Mama masih berisikeras Ivory harus dirawat, ingin menggunakan kuasa sebagai orang tua begitu pandangan mama bertemu dengan manik Ivory yang terlihat redup. Anaknya itu menggeleng pelan, seolah sedang memohon. Kemudian, mama teringat lagi bagaimana Ivory menangis sesegukan sambil memeluknya tadi siang.
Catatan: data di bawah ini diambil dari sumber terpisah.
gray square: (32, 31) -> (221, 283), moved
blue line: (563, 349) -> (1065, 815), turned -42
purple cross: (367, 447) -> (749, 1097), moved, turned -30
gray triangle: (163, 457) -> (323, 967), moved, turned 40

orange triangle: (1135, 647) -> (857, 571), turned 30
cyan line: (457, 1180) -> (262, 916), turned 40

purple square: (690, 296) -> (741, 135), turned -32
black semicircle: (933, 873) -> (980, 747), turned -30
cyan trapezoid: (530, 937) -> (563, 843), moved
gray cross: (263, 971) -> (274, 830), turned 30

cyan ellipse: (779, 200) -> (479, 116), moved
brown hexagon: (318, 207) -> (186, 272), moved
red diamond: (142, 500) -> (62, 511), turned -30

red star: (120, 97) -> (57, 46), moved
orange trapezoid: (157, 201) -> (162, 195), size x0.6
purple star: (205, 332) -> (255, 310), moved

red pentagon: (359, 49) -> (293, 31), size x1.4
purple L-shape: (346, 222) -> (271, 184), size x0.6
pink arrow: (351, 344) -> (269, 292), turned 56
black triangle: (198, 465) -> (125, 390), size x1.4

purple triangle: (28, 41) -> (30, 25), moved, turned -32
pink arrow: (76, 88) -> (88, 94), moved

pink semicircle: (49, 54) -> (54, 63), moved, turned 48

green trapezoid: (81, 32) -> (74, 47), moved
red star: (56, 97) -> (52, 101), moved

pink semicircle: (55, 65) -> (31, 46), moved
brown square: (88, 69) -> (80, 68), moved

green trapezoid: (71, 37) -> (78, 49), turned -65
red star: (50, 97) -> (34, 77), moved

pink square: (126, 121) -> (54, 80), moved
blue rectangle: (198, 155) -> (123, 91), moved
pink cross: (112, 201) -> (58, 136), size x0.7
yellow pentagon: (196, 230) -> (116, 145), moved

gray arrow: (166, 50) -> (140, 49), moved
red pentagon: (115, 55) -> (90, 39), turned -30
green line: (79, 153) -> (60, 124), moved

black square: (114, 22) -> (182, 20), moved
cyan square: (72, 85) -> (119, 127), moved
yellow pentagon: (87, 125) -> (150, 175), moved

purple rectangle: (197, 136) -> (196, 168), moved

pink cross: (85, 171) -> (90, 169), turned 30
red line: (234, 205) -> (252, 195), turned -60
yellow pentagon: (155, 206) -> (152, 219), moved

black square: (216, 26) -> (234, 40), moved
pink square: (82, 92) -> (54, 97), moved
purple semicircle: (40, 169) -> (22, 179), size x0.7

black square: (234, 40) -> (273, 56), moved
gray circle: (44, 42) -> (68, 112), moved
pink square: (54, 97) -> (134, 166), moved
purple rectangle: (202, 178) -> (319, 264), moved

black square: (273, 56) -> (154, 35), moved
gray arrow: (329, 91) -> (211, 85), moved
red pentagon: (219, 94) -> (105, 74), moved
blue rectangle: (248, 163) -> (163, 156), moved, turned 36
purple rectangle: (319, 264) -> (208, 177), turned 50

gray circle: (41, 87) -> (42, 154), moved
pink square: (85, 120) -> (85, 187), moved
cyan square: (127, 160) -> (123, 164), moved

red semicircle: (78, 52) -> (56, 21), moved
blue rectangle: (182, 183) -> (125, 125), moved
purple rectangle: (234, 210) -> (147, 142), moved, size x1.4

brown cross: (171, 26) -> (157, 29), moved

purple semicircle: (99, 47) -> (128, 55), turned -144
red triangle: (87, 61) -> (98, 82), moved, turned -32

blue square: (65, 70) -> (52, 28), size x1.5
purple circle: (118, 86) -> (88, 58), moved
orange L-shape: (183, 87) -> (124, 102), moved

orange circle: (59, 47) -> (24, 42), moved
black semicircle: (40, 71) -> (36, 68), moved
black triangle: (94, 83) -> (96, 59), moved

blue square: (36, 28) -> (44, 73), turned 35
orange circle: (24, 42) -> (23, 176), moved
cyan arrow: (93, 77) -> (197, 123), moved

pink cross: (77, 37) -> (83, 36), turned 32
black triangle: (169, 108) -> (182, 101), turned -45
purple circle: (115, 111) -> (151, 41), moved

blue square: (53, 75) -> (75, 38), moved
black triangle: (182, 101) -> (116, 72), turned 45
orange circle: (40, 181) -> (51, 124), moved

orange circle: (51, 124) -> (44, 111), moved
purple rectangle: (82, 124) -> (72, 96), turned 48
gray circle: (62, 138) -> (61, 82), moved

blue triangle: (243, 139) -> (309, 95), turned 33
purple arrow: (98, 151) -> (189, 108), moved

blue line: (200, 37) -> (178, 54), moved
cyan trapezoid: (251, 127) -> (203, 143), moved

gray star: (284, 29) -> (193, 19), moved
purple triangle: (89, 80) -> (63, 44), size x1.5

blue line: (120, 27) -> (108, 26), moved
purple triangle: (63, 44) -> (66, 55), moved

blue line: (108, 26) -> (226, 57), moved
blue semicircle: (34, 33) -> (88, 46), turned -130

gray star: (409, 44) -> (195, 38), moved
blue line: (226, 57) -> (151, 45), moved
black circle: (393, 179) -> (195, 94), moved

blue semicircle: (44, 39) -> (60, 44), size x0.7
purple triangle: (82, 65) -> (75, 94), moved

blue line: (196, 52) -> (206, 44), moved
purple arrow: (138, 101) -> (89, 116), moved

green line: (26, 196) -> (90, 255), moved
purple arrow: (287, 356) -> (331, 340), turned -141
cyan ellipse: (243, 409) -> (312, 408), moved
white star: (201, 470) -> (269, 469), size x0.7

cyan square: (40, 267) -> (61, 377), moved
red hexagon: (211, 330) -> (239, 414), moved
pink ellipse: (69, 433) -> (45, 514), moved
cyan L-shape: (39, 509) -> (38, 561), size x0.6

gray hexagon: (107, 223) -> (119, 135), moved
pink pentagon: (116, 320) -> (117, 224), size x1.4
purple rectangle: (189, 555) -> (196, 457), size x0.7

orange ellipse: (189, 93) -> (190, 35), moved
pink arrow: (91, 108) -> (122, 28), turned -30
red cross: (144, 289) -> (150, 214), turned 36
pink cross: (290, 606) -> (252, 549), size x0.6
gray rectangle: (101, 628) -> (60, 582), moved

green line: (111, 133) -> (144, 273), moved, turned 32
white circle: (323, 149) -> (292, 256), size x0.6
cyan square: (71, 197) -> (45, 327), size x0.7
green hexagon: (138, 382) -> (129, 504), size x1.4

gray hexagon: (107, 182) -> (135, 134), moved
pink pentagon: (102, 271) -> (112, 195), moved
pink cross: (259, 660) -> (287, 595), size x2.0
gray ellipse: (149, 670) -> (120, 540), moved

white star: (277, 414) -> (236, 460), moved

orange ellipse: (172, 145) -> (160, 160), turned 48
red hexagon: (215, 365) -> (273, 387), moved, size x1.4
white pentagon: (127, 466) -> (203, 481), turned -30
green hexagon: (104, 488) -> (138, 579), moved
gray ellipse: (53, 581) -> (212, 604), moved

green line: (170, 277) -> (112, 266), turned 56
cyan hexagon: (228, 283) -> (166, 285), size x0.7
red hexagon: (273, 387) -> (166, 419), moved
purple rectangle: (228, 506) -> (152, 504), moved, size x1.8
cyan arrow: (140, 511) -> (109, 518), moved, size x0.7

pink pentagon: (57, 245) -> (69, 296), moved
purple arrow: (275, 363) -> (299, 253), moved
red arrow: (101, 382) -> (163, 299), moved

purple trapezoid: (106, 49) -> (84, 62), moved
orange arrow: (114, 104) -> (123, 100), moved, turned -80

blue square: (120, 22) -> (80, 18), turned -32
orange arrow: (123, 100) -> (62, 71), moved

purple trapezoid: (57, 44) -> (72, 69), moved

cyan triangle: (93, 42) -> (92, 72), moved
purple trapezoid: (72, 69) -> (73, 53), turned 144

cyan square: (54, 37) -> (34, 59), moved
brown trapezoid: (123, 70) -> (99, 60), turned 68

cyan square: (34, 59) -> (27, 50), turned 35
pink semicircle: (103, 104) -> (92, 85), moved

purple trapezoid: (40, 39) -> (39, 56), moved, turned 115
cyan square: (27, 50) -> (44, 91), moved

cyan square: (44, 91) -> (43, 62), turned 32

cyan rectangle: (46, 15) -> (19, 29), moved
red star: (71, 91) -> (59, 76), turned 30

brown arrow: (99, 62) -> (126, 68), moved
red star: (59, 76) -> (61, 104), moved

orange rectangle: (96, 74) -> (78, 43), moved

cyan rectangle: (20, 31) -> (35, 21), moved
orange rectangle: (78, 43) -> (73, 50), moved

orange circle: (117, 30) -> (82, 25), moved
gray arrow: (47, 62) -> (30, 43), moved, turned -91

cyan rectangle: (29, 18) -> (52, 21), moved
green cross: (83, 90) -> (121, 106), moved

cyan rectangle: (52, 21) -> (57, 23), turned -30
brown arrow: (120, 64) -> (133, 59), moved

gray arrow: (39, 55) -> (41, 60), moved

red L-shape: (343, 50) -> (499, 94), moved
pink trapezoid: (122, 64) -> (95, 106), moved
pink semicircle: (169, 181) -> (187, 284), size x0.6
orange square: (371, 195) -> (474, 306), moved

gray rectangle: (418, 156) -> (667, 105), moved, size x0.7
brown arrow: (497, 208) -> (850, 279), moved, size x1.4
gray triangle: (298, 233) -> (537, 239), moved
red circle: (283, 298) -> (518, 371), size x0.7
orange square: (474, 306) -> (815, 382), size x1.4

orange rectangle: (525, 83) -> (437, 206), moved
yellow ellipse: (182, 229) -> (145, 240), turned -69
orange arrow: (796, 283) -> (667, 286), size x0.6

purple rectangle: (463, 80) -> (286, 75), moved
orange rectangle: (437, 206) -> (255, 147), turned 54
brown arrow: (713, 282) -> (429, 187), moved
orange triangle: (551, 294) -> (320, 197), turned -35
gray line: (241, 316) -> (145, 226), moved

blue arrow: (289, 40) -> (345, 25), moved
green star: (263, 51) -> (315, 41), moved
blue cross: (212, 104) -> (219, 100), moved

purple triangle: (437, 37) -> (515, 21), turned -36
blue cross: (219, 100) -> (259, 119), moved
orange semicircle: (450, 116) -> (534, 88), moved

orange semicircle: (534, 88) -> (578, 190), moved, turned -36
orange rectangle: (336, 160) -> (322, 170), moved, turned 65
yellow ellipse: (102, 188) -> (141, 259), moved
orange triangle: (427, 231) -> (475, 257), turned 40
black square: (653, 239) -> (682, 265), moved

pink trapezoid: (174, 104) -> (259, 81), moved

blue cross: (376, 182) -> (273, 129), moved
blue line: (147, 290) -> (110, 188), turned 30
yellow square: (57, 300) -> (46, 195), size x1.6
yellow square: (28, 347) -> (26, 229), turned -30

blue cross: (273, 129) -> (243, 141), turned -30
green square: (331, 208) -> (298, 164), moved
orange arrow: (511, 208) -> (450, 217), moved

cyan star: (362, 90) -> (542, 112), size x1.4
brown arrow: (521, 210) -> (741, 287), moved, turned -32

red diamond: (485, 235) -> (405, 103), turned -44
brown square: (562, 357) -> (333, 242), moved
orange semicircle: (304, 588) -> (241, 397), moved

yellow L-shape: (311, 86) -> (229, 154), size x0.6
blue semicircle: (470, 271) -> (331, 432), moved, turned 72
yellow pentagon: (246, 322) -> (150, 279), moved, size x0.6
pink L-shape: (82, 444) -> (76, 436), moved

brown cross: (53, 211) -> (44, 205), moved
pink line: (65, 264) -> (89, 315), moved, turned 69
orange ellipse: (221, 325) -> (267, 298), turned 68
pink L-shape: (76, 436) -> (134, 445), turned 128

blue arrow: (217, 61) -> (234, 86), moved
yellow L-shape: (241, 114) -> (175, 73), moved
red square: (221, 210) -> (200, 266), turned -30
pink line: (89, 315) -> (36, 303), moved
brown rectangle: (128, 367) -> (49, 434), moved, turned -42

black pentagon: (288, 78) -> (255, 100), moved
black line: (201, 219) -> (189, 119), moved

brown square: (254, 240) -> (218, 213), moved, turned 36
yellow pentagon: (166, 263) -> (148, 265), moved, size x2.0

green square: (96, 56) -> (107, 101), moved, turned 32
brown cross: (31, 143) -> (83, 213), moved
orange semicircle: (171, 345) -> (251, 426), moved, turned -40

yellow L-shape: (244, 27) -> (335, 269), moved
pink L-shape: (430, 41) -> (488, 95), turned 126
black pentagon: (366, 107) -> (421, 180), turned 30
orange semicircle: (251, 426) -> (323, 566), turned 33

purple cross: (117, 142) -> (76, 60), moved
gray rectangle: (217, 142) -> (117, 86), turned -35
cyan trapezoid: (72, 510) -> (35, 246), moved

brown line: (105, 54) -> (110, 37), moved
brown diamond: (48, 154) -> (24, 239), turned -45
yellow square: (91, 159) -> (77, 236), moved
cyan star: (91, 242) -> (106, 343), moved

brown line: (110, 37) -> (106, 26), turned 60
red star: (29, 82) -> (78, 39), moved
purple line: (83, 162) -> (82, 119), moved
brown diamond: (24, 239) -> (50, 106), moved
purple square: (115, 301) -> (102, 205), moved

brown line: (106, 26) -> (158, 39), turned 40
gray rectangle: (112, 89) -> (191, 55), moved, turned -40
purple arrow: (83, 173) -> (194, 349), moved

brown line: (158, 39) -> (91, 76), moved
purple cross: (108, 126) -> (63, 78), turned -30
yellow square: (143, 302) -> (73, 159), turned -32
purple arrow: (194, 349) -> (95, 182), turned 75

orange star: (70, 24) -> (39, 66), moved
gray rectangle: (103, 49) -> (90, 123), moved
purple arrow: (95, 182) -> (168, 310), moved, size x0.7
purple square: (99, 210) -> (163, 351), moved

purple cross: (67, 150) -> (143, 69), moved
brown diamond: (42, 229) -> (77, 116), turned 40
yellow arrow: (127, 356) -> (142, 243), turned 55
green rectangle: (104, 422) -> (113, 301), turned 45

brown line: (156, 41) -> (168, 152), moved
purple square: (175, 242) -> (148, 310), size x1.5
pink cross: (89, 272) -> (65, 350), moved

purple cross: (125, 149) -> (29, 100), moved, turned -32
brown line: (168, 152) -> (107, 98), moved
Akhirnya, Ivory dibawa pulang kembali.

Sedangkan mama sepanjang malam terjaga, naik turun tangga, terus memeriksa keadaan Ivory, memastikan anaknya itu tidak kesakitan lagi.

***

"Ivory mau ke mana?"

Ivory yang baru saja turun dari kamar, hendak sarapan lebih dahulu sebelum pergi ke sekolah itu terhenti. Sempat menatap mama heran, menatap seragam sekolah yang melekat di tubuhnya, kembali menatap mama lagi, dan menjawab, "Mau ... sarapan. Terus ... sekolah."

"Ivory hari ini tetep di rumah, istirahat." Mama mengatakannya dengan tegas, sudah mengalihkan pandang dari Ivory yang masih berdiri di depan tangga.

Ivory tidak tahu mengapa mama terlihat sangat marah dan kesal padahal ini masih pagi. Menahan diri agar tak ikut-ikutan kesal dan merusak mood­, Ivory menjelaskan singkat, "Aku udah sehat."

"Ivory hari ini tetep di rumah." Mama mengulangi pernyataannya.

"Nanti aku ketinggalan pelajaran, Ma," jawab Ivory lagi setengah memohon.

"Ivory nggak akan ketinggalan pelajaran karena nggak masuk sekolah sehari."

"Tapi, Ma--"

"Mama harus marah dulu biar Ivory mau dengerin mama? Mau tambah sakit, terus malah nggak bisa sekolah berhari-hari? Ivory mau kayak gitu?"

Ivory tidak bisa mengatakan apa pun lagi. Matanya mulai berair. Ivory jelas tidak ingin absen sekolah berhari-hari. Namun, kemarin ia sama sekali tidak bisa menerima pelajaran dengan benar, tidak pergi les, dan juga tidak menyentuh buku pada malam hari. Jika hari ini dia tidak pergi sekolah, Ivory benar-benar khawatir akan semakin tertinggal.

Mama yang sedari tadi sibuk membantu asisten rumah tangganya menyiapkan sarapan itu menghentikan aktifitasnya sebentar. Menoleh pada Ivory yang masih diam di tempatnya berdiri. Keduanya saling mengunci pandang untuk beberapa saat, dan mama akhirnya mengatakan, "Ivory bisa belajar sendiri di rumah. Ivory nggak akan ketinggalan pelajaran. Ivory pinter. Ivory cepet belajar. Semalem mama udah nurutin kemauan Ivory. Sekarang, gantian Ivory yang turutin kemauan mama."

Perasaan Ivory tiba-tiba menjadi campur aduk. Haru, senang, khawatir, kesal, dan sedihnya itu melebur menjadi satu. Membentuk lengkungan samar di bibirnya.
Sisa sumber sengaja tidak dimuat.